I don't see how you could do it without traversing the entire list unless you know the length.

I'm guessing the answer wants one pointer to be traversing one element at a time, while the second pointer moves 2 elements at a time.
This way when the second pointer reaches the end, the first pointer will be at the middle.

In C, using pointers, for completeness. Note that this is based on the "Tortoise and Hare" algorithm used for checking if a linked list contains a cycle.

Our node is defined as the following:

typedef struct node {
    int          val;
    struct node *next;
} node_t;

Then our algorithm is thus:

node_t *
list_middle (node_t *root)
{
    node_t *tort = root;
    node_t *hare = root;

    while (hare != NULL && hare->next != NULL) {
        tort = tort->next;
        hare = hare->next->next;
    }

    return (tort);
}

For a list with an even number of nodes this returns the node proceding the actual centre (e.g. in a list of 10 nodes, this will return node 6).

LinkedList.Node current = head;
  int length = 0;
  LinkedList.Node middle = head;

  while(current.next() != null){
      length++;
      if(length%2 ==0){
          middle = middle.next();
      }
      current = current.next();
  }

  if(length%2 == 1){
      middle = middle.next();
  }

  System.out.println("length of LinkedList: " + length);
  System.out.println("middle element of LinkedList : " + middle);

Using C# to find a middle element of the linked list

    static void Main(string[] args)
    {
        LinkedList<int> linked = new LinkedList<int>();
        linked.AddLast(1);
        linked.AddLast(3);
        linked.AddLast(5);
        linked.AddLast(6);
        linked.AddFirst(12);

        Console.WriteLine("Middle Element - "+ListMiddle<int>(linked));
        Console.ReadLine(); }   

public static T ListMiddle<T>(IEnumerable<T> input)
    {
        if (input == null)
            return default(T);

        var slow = input.GetEnumerator();
        var fast = input.GetEnumerator();

        while (slow.MoveNext())
        {
            if (fast.MoveNext())
            {
                if (!fast.MoveNext())
                    return slow.Current;
            }
            else
            {
                return slow.Current;
            }
        }
        return slow.Current;
    }

The below code will help you get the middle element. You need to use two pointers "fast" and "slow". At every step the fast pointer will increment by two and slower will increment by one. When the list will end the slow pointer will be at the middle.

Let us consider the Node looks like this

class Node
{
  int data;
  Node next;
}

And LinkedList has a getter method to provide the head of the linked list

public Node getHead()
{
  return this.head;
}

The below method will get the middle element of the list (Without knowing the size of the list)
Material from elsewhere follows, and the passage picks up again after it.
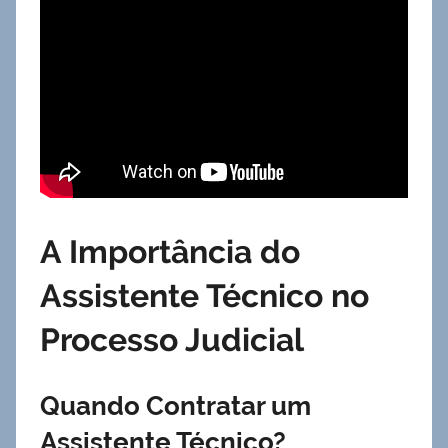
A Importância do
Assistente Técnico no
Processo Judicial
Quando Contratar um
Assistente Técnico?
public int getMiddleElement(LinkedList l)
{
    return getMiddleElement(l.getHead());
}

private int getMiddleElement(Node n)
{
    Node slow = n;
    Node fast = n;

    while(fast!=null && fast.next!=null)
    {
        fast = fast.next.next;
        slow = slow.next;
    }

    return slow.data;
}

Example:
If the list is 1-2-3-4-5 the middle element is 3
If the list is 1-2-3-4 the middle element is 3

Using a size variable you can maintain the size of the Linked list.

public class LinkedList {
private Node headnode;
private int size;


public void add(int i){
    Node node = new Node(i);
    node.nextNode = headnode;

    headnode = node;
    size++;
}

public void findMiddleNode(LinkedList linkedList, int middle) {
    Node headnode = linkedList.getHeadnode();
    int count = -1;
    while (headnode!=null){
        count++;

        if(count == middle){
            System.out.println(headnode.data);
        }else {
            headnode = headnode.nextNode;
        }

    }
}


private class Node {
    private Node nextNode;
    private int data;

    public Node(int data) {
        this.data = data;
        this.nextNode = null;
    }
}

public Node getHeadnode() {
    return headnode;
}

public int getSize() {
    return size;
}
}

Then from a client method find the middle of the size of the list:

public class MainLinkedList {
public static void main(String[] args) {
    LinkedList linkedList = new LinkedList();
    linkedList.add(5);
    linkedList.add(3);
    linkedList.add(9);
    linkedList.add(4);
    linkedList.add(7);
    linkedList.add(99);
    linkedList.add(34);
    linkedList.add(798);
    linkedList.add(45);
    linkedList.add(99);
    linkedList.add(46);
    linkedList.add(22);
    linkedList.add(22);


    System.out.println(linkedList.getSize());

    int middle = linkedList.getSize()/2;

    linkedList.findMiddleNode(linkedList, middle);

}
}

I dont know if this is better than the two node way, but here also you dont have to traverse through the entire loop.